Me recosté con los ojos cerrados y seguí
pensando. Entonces oí al alcalde del pueblo, leyendo su alocución anual en el
Cementerio de los Soldados. Algunos fragmentos de su discurso persistían en mi
mente: “¡Estos hombres encontraron una muerte gloriosa en el Campo del Honor!…
¡Sacrificaron sus vidas de buena gana por una Noble Causa!… ¡Tanta exaltación
sintieron cuando la Muerte les besó los labios y les cerró los ojos para una
Inmortal Eternidad!”.
De repente me vi, otra vez de niño, en
medio de la multitud con la garganta anudada para no llorar, escuchando
embelesado el discurso y creyendo a pies juntillas cada una de sus palabras, y
en ese preciso instante entendí perfectamente por qué yacía agonizando sobre
esa alambrada.
Una vez pasada la primera impresión,
empecé a notar las heridas. Había presenciado cómo morían otros hombres en la
alambrada y siempre había mantenido que si me pasaba lo mismo no haría ningún
ruido, pero al cabo de un tiempo ya no soportaba más el dolor y solté unos
gritos agudos y temblorosos. Y seguí llorando así durante un buen rato. No
podía evitarlo.
Hacia el amanecer, un centinela alemán
salió de su puesto y se acercó al lugar donde yacía.
–¡Cállate! –dijo suavemente–. ¡Silencio,
por favor!
Se acuclilló y me miró fijamente con una
expresión de lástima. Comencé a hablar con él:
–Lo que dice la gente es una gran mentira
y nadie se la cree del todo –empecé–. Y yo formo parte de ella, me guste o no.
Ahora formo más parte de ella que en toda mi vida: dentro de unos años, cuando
haya terminado la guerra, llevarán mi cadáver de vuelta al Cementerio de los
Soldados, igual que trasladaron los cadáveres de los soldados que murieron
antes de que yo naciera. Y habrá una banda de metal y habrá discursos y habrá
una magnífica losa de mármol en la que aparecerá mi nombre cincelado cerca de
la base. También estará el alcalde y señalará mi nombre con su índice regordete
y tembloroso y proferirá palabras acerca de la muerte gloriosa y los campos del
honor. ¡Y entre la multitud habrá otros niños que lo escucharán y le creerán,
igual que yo también lo escuché y le creí!

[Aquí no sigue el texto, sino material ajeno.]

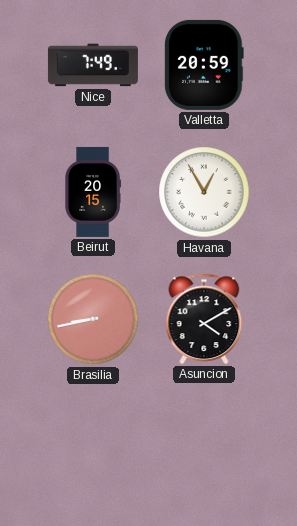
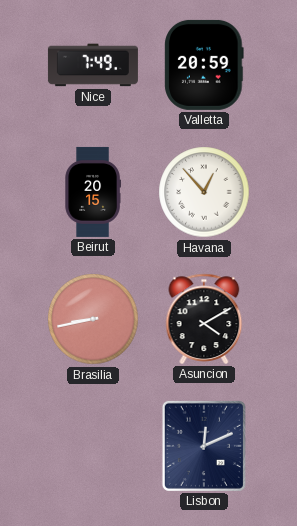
Havana: 12:55 -> 12:53
Lisbon: none -> 12:11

–¡Silencio! –susurró el alemán–. ¡Silencio!
¡Silencio!
Me retorcí una vez más sobre las púas y me
eché a llorar.
–¡Y no soporto la idea de que eso ocurra!

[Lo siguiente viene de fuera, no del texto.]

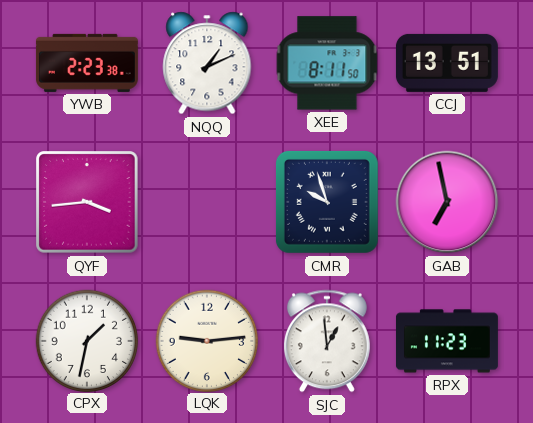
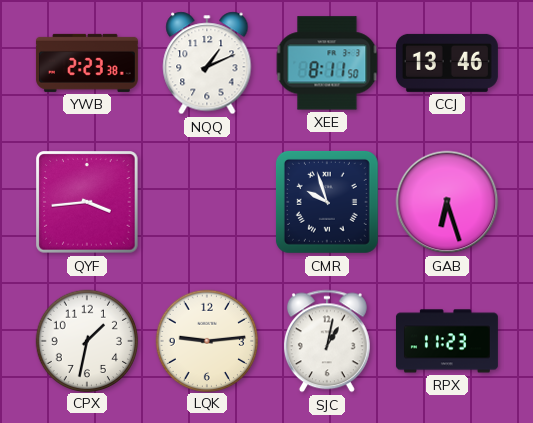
CCJ: 13:51 -> 13:46
GAB: 6:58 -> 6:27
SJC: 12:59 -> 1:02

¡No lo soporto! Nunca más quiero escuchar aquella música militar ni aquellas
palabras rimbombantes: quiero que me entierren en un lugar donde nadie me
encuentre. Quiero aniquilarme por completo.

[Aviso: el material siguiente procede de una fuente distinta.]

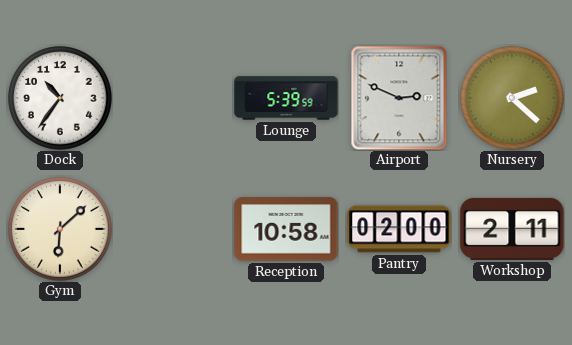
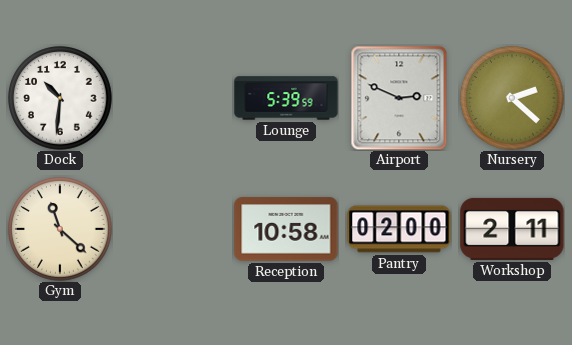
Dock: 10:36 -> 10:31
Gym: 6:08 -> 11:22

De pronto me callé, porque se me había
ocurrido una manera de conseguirlo. Me arranqué las etiquetas de identificación
y las lancé contra la alambrada, lo más lejos que pude. Luego rompí en pedazos
las cartas y las fotografías que llevaba conmigo y esparcí los fragmentos a mi
alrededor. También me deshice del casco para que nadie pudiera identificarme a
partir del número de serie grabado en la banda elástica. Entonces me recosté de
nuevo, ahora exultante.
El alemán se había levantado y seguía
mirándome fijamente, como si no entendiera.
–¡Les gané a los oradores y a las
funerarias en su propio campo! ¡Los vencí a todos! Nadie más podrá utilizarme
como símbolo. ¡Nadie más podrá mentir a costa de mi muerte!
–¡Silencio! –musitó el alemán–. ¡Silencio!
¡Silencio!
El dolor entonces se hizo tan insoportable
que me atraganté y mordí el alambre con los dientes. El soldado alemán su
acercó un poco más y puso una mano en mi cabeza.
–Silencio –me rogó–. Silencio, por favor.
Sin embargo, no podía parar. Me retorcí en
la alambrada y chillé. El alemán sacó una pistola y empezó a darle vueltas
entre las manos, sin mirarme. Entonces colocó el brazo debajo de mi cabeza para
levantarme y me besó suavemente la mejilla, repitiendo frases que no
comprendía. Me di cuenta de que él también había estado llorando.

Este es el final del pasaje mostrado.